時が経つと共に雪の降り方は激しさを増すようになって行く。
夜を待たないうちにエーミールはそりを止めると、木がポツポツとでも生えている場所を選ぶと、そこに雪の地面に穴を掘り、簡易の小さなかまくらを作っていた。
かまくらの中に、ヴィズと荷物とフェリシアと自分自身が入り込むと、今度は入り口に雪を積んで、なるべく開口部を狭くしていた。
それが終わる頃、本格的に外は吹雪きだした様子で、ビュービューと激しい音を立てるようになる。
かまくらの中はほとんど頼りになる明かりが無く、真っ暗で、狭い中、コート越しにたまにぶつかる感覚と息遣いによってしか、互いの存在を確認する事ができなかった。
壁沿いに横たわったヴィズを背もたれにしながら、フェリシアが小さく息をついた。
「……怖いね」と呟くフェリシアの声はすぐ近くにある。
かまくらが狭いが故に、触れるか触れないかというほどの近くに居るせいだ。
「大丈夫だよ」とエーミールは答える。
「ここにはヴィズも居るし、かまくらだってちゃんと作ったからね。身を寄せ合えば凍える心配も無い」
「うん……」
どことなく居心地悪そうに頷くフェリシアを、エーミールは抱き寄せていた。
「ほら、くっ付いて。離れていたら寒いよ」
「えっ? あ……えっと」
フェリシアはエーミールに引き寄せられるがまま体をくっ付けたが、すぐに離れてしまう。
「フェリシア?」
怪訝に思うエーミールに、フェリシアは慌てた様子で首を横に振る。
「あ、えっと、その」
「どうしたのさ? いつもみたいに、ぎゅーってすれば良いんだよ。フェリシア、ぎゅってしてヨシヨシされるのが好きだろ?」
「それは」と言ってフェリシアは口を閉ざす。
そんなフェリシアに対して首をかしげながら、エーミールは手探りで荷物袋の口を開けると中から毛布を取り出していた。
「ほら、くっ付いて毛布を被ったら暖かいよ」
エーミールはそう言ったが、フェリシアは何故か動いてくれない。
そんな彼女の態度で、エーミールはふと思い出していたのだ。
(……そういえばイド村に帰ってきてからというもの、フェリシアって僕に抱きついて来なくなってたなあ)
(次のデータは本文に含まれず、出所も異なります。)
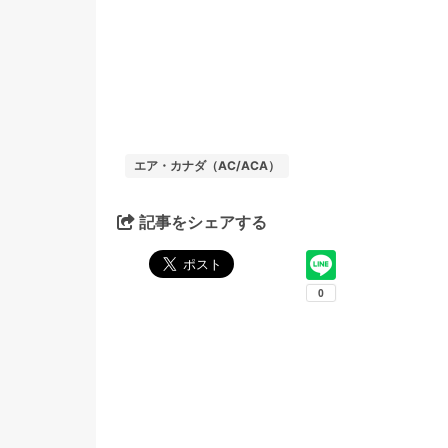
エア・カナダ（AC/ACA）
記事をシェアする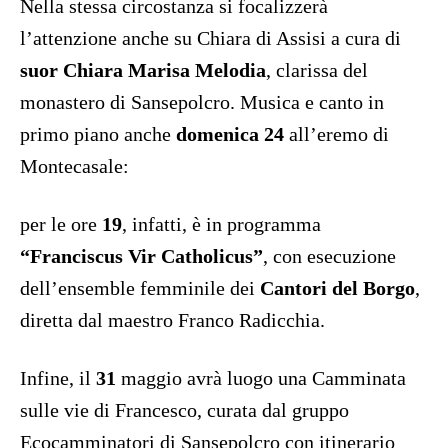
Nella stessa circostanza si focalizzerà
l’attenzione anche su Chiara di Assisi a cura di
suor Chiara Marisa Melodia
, clarissa del
monastero di Sansepolcro. Musica e canto in
primo piano anche
domenica 24
all’eremo di
Montecasale:
per le ore
19
, infatti, è in programma
“Franciscus Vir Catholicus”
, con esecuzione
dell’ensemble femminile dei
Cantori del Borgo
,
diretta dal maestro Franco Radicchia.
Infine, il
31
maggio avrà luogo una Camminata
sulle vie di Francesco, curata dal gruppo
Ecocamminatori di Sansepolcro con itinerario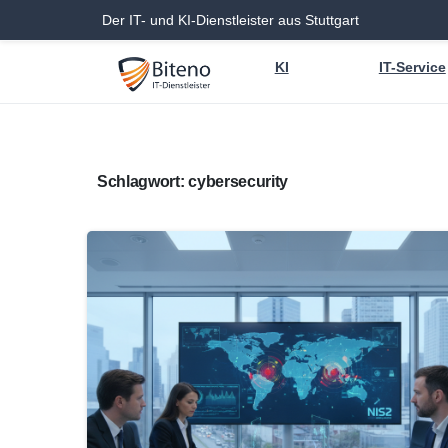
Der IT- und KI-Dienstleister aus Stuttgart
KI
IT-Service
Schlagwort:
cybersecurity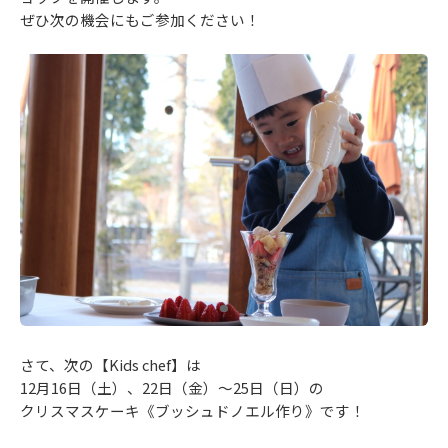
ぜひ次の機会にもご参加ください！
さて、次の【Kids chef】は
12月16日（土）、22日（金）～25日（日）の
クリスマスケーキ《ブッシュドノエル作り》です！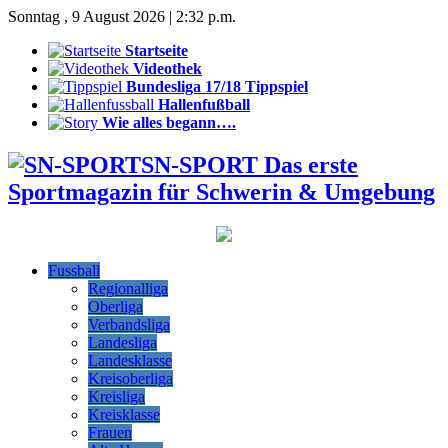
Sonntag , 9 August 2026 | 2:32 p.m.
Startseite
Videothek
Bundesliga 17/18 Tippspiel
Hallenfußball
Wie alles begann….
SN-SPORT Das erste
Sportmagazin für Schwerin & Umgebung
Fussball
Regionalliga
Oberliga
Verbandsliga
Landesliga
Landesklasse
Kreisoberliga
Kreisliga
Kreisklasse
Frauen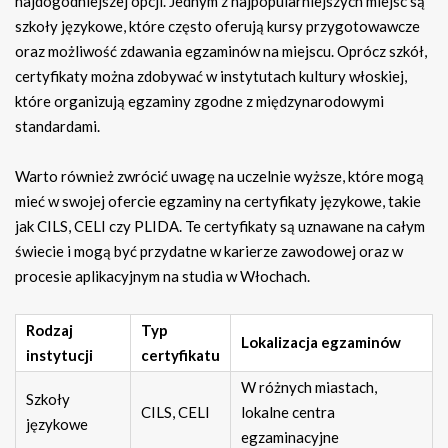
najdogodniejszej opcji. Jednym z najpopularniejszych miejsc są
szkoły językowe, które często oferują kursy przygotowawcze
oraz możliwość zdawania egzaminów na miejscu. Oprócz szkół,
certyfikaty można zdobywać w instytutach kultury włoskiej,
które organizują egzaminy zgodne z międzynarodowymi
standardami.
Warto również zwrócić uwagę na uczelnie wyższe, które mogą
mieć w swojej ofercie egzaminy na certyfikaty językowe, takie
jak CILS, CELI czy PLIDA. Te certyfikaty są uznawane na całym
świecie i mogą być przydatne w karierze zawodowej oraz w
procesie aplikacyjnym na studia w Włochach.
Rodzaj
Typ
Lokalizacja egzaminów
instytucji
certyfikatu
W różnych miastach,
Szkoły
CILS, CELI
lokalne centra
językowe
egzaminacyjne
それを思い出した後、遠慮してるのかな? とエーミールは推測していた。
「ほら」とエーミールは、両手を広げていた。
「せっかく雪山では貴重な熱源が、自分の他に二つもあるんだよ。遠慮してないで、おいでよ。雪の病になっちゃうよ」
「え? ゆ、雪の病は嫌だなあ……」
困り果てるフェリシアに、「だろ?」とエーミールは答える。
「早く来なって。ちゃんとぎゅーって出来たら、ご褒美にナデナデしてあげるよ」
「うー……エーミールって、私のこと子供扱いしてるよね……」
いきなり不満そうな声が聞こえて、「えっ?!」とエーミールは吃驚していた。
「だ……ダメなの?」
余りにも寝耳に水だと思った。
むしろフェリシアは甘えん坊だから、子供扱いするぐらいがちょうど良いとすら思っていたのに。
「…………ダメじゃないけど」
結局フェリシアはめいっぱいの沈黙の後そう答え、エーミールの体にぎゅっと抱きついてきたのだ。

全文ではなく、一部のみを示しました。